Make an exact copy, without pictures, of the lines below from the one containing "The image size" to the last line, both ends included.

* _Extracted material_:

-*-

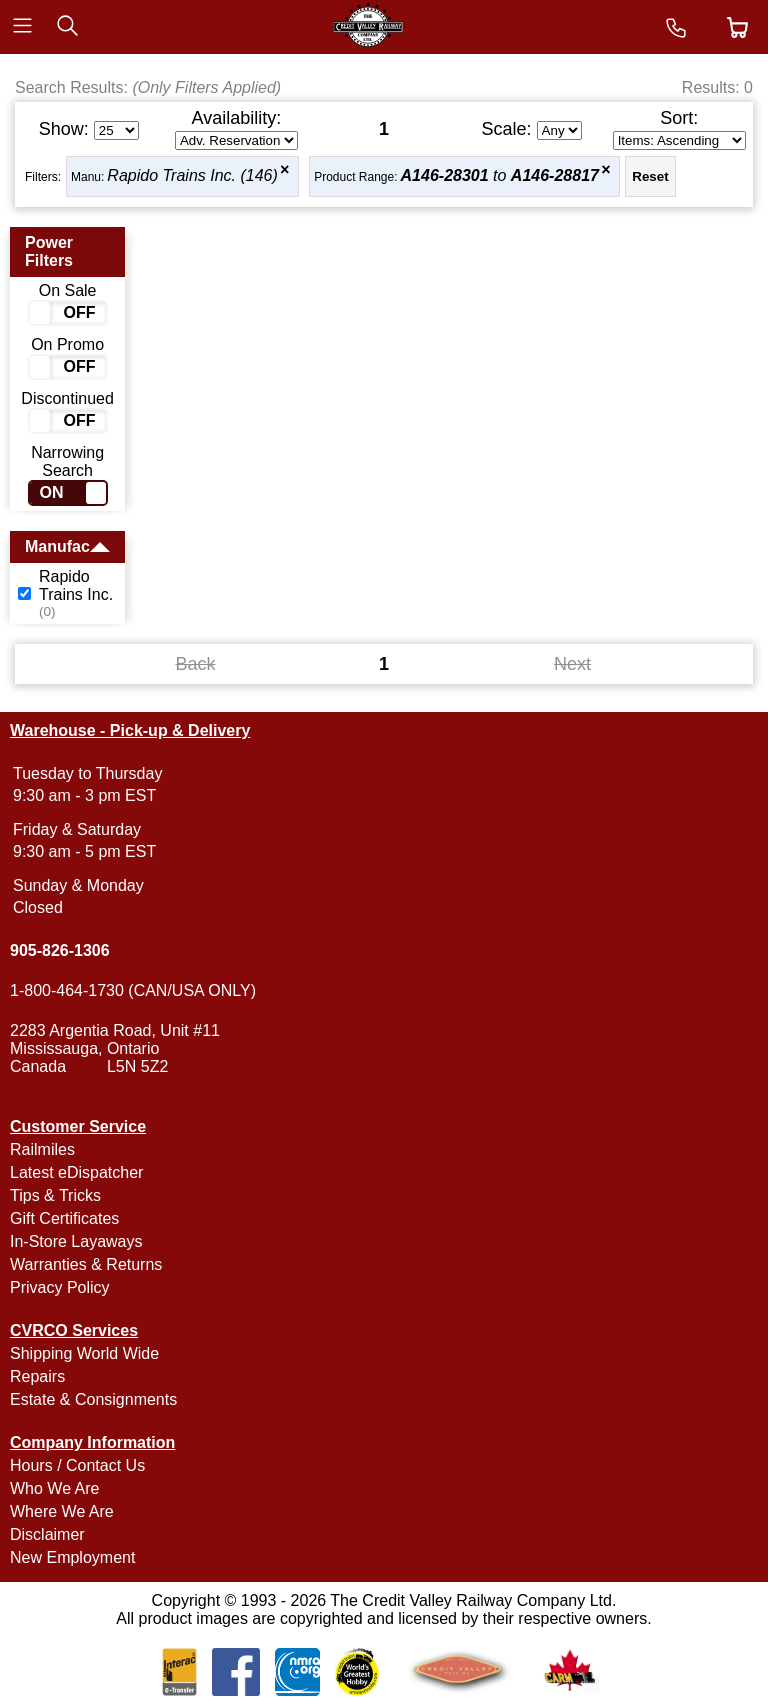 This screenshot has height=1697, width=768. What do you see at coordinates (500, 175) in the screenshot?
I see `to` at bounding box center [500, 175].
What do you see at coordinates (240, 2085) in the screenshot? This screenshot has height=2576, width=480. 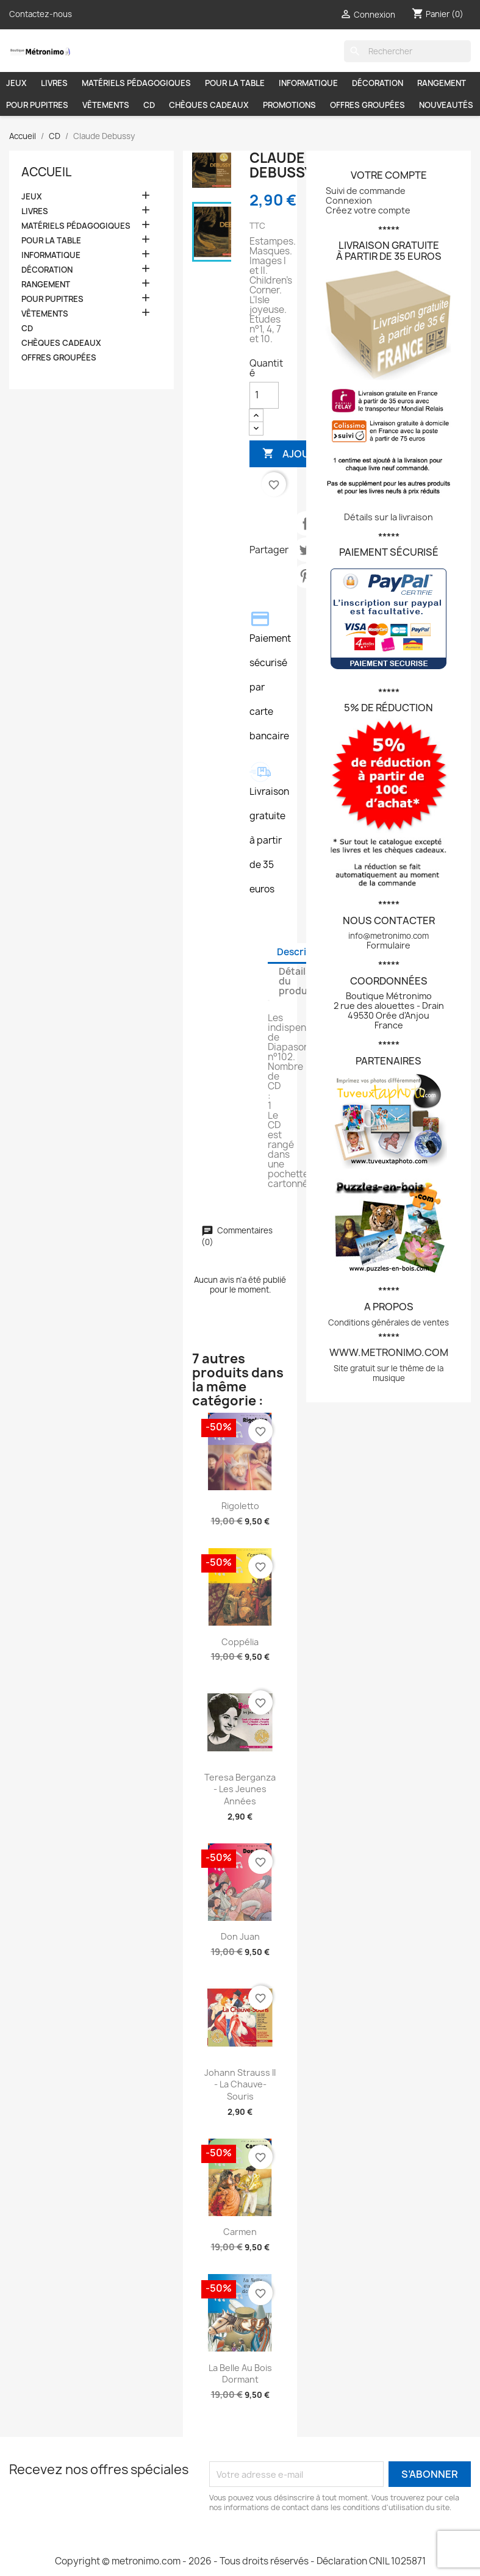 I see `Johann Strauss II - La Chauve-Souris` at bounding box center [240, 2085].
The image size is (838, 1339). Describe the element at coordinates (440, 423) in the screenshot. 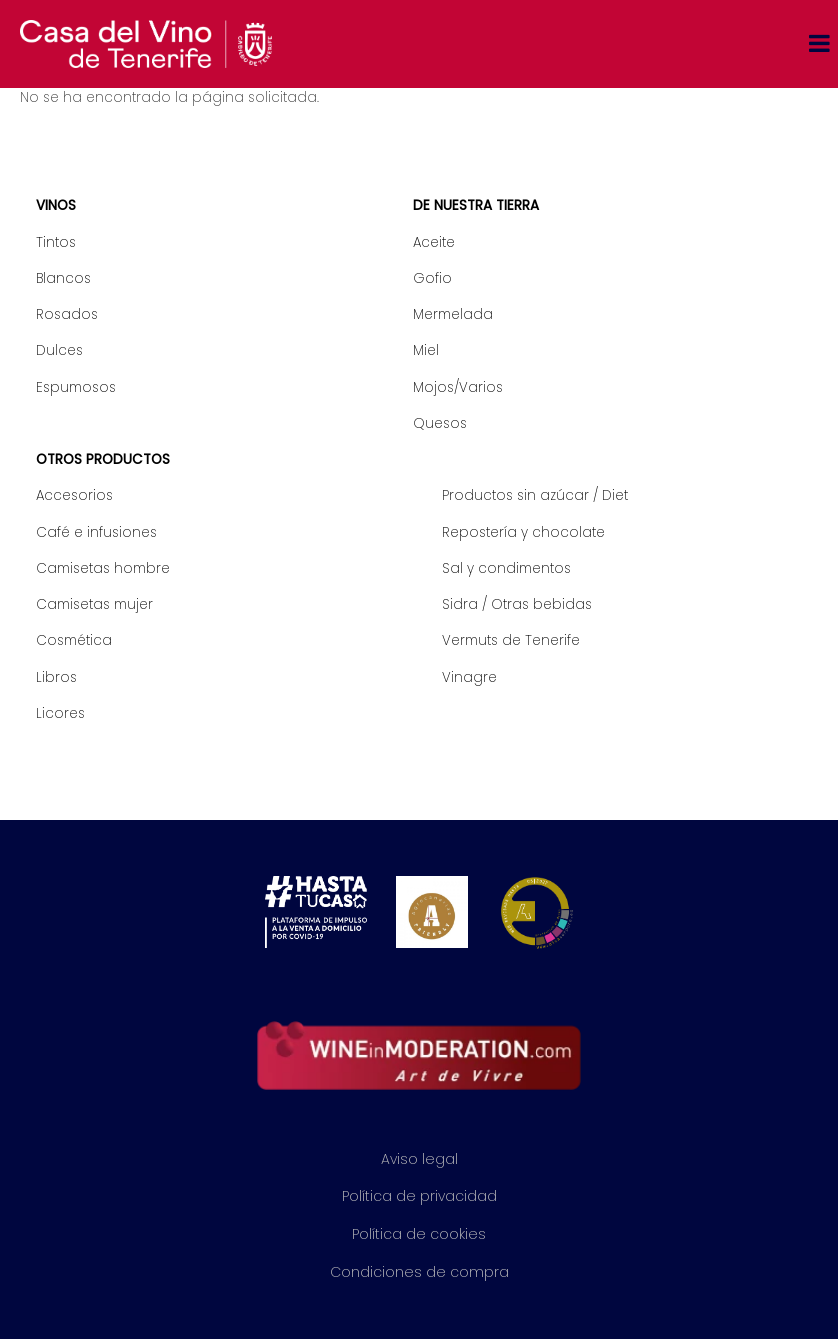

I see `Quesos [menuitem]` at that location.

-*-

* _Your response_:
The image size is (838, 1339). Describe the element at coordinates (440, 423) in the screenshot. 

I see `Quesos [menuitem]` at that location.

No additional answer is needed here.